### Problem requirements
Print every line below exactly as written, but leave the pictures behind.

[Saved entries]
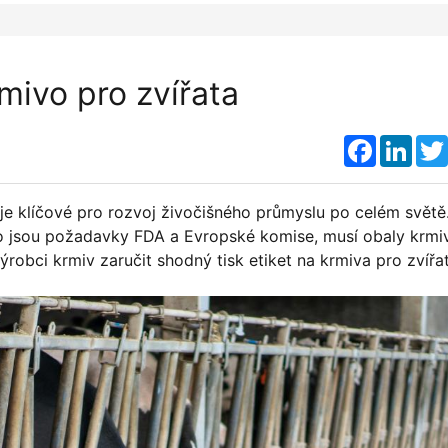
mivo pro zvířata
Faceboo
Link
 je klíčové pro rozvoj živočišného průmyslu po celém světě
ko jsou požadavky FDA a Evropské komise, musí obaly krmi
ýrobci krmiv zaručit shodný tisk etiket na krmiva pro zvířa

### Exercise result
mivo pro zvířata
Faceboo
Link
 je klíčové pro rozvoj živočišného průmyslu po celém světě
ko jsou požadavky FDA a Evropské komise, musí obaly krmi
ýrobci krmiv zaručit shodný tisk etiket na krmiva pro zvířa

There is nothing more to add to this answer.